(XINHUA) – PECHINO, 20 DIC – Le banche commerciali cinesi hanno registrato un deficit netto nel regolamento degli scambi in valuta estera, o forex, di 39,6 miliardi di yuan, pari a 5,6 miliardi di dollari, nel mese di novembre. Lo annuncia l’ente che regola gli scambi in valuta estera nel Paese. Secondo la State Administration of Foreign Exchange (SAFE), la rilevazione registra la crescita del deficit dai 31,1 miliardi di yuan del mese di ottobre.

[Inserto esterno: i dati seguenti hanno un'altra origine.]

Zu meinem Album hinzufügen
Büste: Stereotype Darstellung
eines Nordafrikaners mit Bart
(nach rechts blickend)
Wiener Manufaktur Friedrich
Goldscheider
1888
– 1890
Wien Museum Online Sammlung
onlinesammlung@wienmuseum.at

Gli acquisti di valuta estera da parte delle banche si sono attestati a 1.040 miliardi di yuan il mese scorso, mentre le vendite hanno raggiunto circa 1.080 miliardi di yuan. Secondo la SAFE, i dati hanno determinato un deficit nel regolamento degli scambi forex di 399,9 miliardi di yuan per i primi 11 mesi dell’anno. Il portavoce del SAFE, Wang Chunying, ha dichiarato che la regolazione delle transazioni del forex è rimasta stabile nel mese di novembre, poiché la domanda e l’offerta del mercato si sono mantenute generalmente in equilibrio.
Secondo Wang, la tendenza di base dell’economia cinese che mantiene una crescita costante verso uno sviluppo sano a lungo termine rimane invariata, il portavoce aggiunge che lo sviluppo economico di alta qualità offrirà una solida base per un mercato degli scambi in valuta estera stabile.